So I keep wondering which would taste better?
Any comments?

 Al


----------



## xdeano (Jan 14, 2005)

Alpo is probably better for you! :lol:

xdeano


----------



## Fallguy (Jan 23, 2004)

alley

if it came down to eating dog food or going hungry I would choose to thin out the deer population and eat meat!


----------



## lyonch (Feb 26, 2006)

Im really suprised no one commented on the flash that is given off by the scope in the picture. That is what a coyotes sees when the sun is in your face when you pull up to shoot!!! Sun shades on a scope help this but don't always cure it!!


----------



## alleyyooper (Jul 6, 2007)

I know I ate dog meat in Veit Nam. So if it got real bad to where I was buying dog food to eat, I would also make a really nice stew from the youtes. Plus there are still a lot of deer around right now.
I have read of that being the case though. On the news last week they reported a 93 year old man died of hypothermia in his house after the electric company put a limiter on his meter. He was 4 months behind on his electric bill. They found him in his house with a bunch of clothes on and wrapped in a bunch of blankets. They only found dog food in the cuboards and the man didn't own a dog.
They checked on him because his out of state daughter could not get him on the phone so she called the state police.
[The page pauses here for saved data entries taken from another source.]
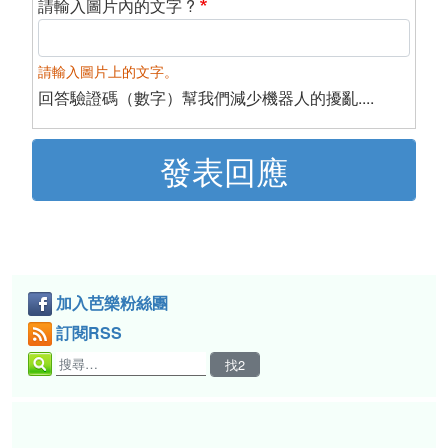
請輸入圖片內的文字 ?
請輸入圖片上的文字。
回答驗證碼（數字）幫我們減少機器人的擾亂....
加入芭樂粉絲團
訂閱RSS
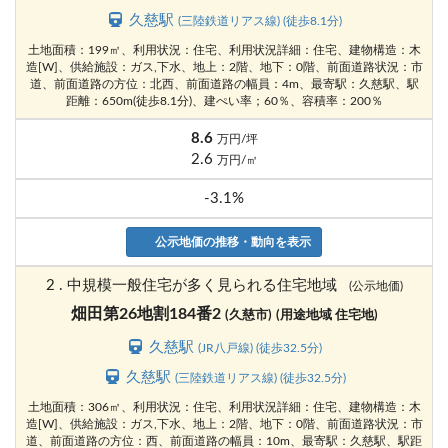
久慈駅
(三陸鉄道リアス線) (徒歩8.1分)
土地面積：199㎡、利用状況：住宅、利用状況詳細：住宅、建物構造：木
造[W]、供給施設：ガス,下水、地上：2階、地下：0階、前面道路状況：市
道、前面道路の方位：北西、前面道路の幅員：4m、最寄駅：久慈駅、駅
距離：650m(徒歩8.1分)、建ぺい率；60％、容積率：200％
8.6
万円/坪
2.6
万円/㎡
-3.1%
公示地価の推移・動向を表示
2 . 中規模一般住宅が多く見られる住宅地域
(公示地価)
畑田第26地割184番2
(久慈市)
(用途地域 住宅地)
久慈駅
(JR八戸線) (徒歩32.5分)
久慈駅
(三陸鉄道リアス線) (徒歩32.5分)
土地面積：306㎡、利用状況：住宅、利用状況詳細：住宅、建物構造：木
造[W]、供給施設：ガス,下水、地上：2階、地下：0階、前面道路状況：市
道、前面道路の方位：西、前面道路の幅員：10m、最寄駅：久慈駅、駅距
I never commented on the scope flash as it is from the camera flash right in front of them. Most hunters watch for the sun angle when setting up. We sure do, we like it to our backs and in the face of the critter if possiable. I thought that was common to all hunters.

 Al


----------



## Fallguy (Jan 23, 2004)

lyonch

Yeah I never commented on it either because of the same reason. I just assumed others knew it was the flash's flash on the lens. Then you look at the scope to the right which doesn't have the effect. What a difference a little angle makes.
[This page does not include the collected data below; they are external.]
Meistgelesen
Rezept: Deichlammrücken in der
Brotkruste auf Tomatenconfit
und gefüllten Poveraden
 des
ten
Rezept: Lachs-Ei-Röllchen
Now put yourself in the shoes of a quartering coyote and the light catches perfect and it LIGHTS UP QUICK!!! No wonder they would spook and spin around on a dime.
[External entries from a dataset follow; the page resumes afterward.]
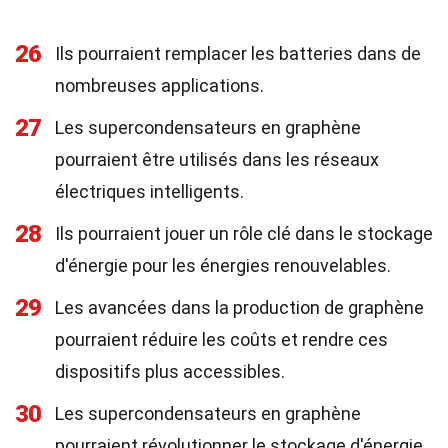
26
Ils pourraient remplacer les batteries dans de
nombreuses applications.
27
Les supercondensateurs en graphène
pourraient être utilisés dans les réseaux
électriques intelligents.
28
Ils pourraient jouer un rôle clé dans le stockage
d'énergie pour les énergies renouvelables.
29
Les avancées dans la production de graphène
pourraient réduire les coûts et rendre ces
dispositifs plus accessibles.
30
Les supercondensateurs en graphène
pourraient révolutionner le stockage d'énergie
When I first started out I wasn't into the whole wrapping or painting my gun barrel. That fall I was pheasant hunting on a sunny day and I looked over to the next shelter belt where one of our other pushers was walking. That barrel on his gun was SO shiny!!! I started wrapping from that day on!


----------



## coyote_buster (Mar 11, 2007)

barebackjack said:


> saskcoyote said:
> 
> 
> > When it comes to calling in and fooling a coyote, I'd say keeping movement to an absolute minimum trumps even the most expensive camo.
> ...


ill third that no movement becuase i was in a snow covered cornfield wearing mossyoak, yeah i know not very suitable but i needed it for a turkey hunt and i went to bomgarrs and that was all they had but back to the point i was wearing green and brown in an area thats white with cornstalks sitting upright but i didnt move an inch until i pulled the gun up and he didnt move until i did and that was from maybe 25 paces away, better camo helps but you can make a gillie suit out of brom gras and call from a brom grass patch and it aint gunna do you any good if ya move


----------



## xdeano (Jan 14, 2005)

actually you can move quite a bit with a ghillie, especially if there is a breeze where it looks like the grass is moving. Moving grass with moving grass, is basically moving grass, as John Madden would put it. :lol:

xdeano


----------



## coyote_buster (Mar 11, 2007)

ya i understand your point deano with the breeze but if there isnt a breeze and your turning around your going to be noticed, but ya, a ghillie suit is dam good. and then high definition camo cant be that great at 100 yards, its good but at a distance an animal isnt going to notice the picture quality its going to notice color shades and movement


----------



## alleyyooper (Jul 6, 2007)

Seems like there is always a breeze here of some sort.

 Al


----------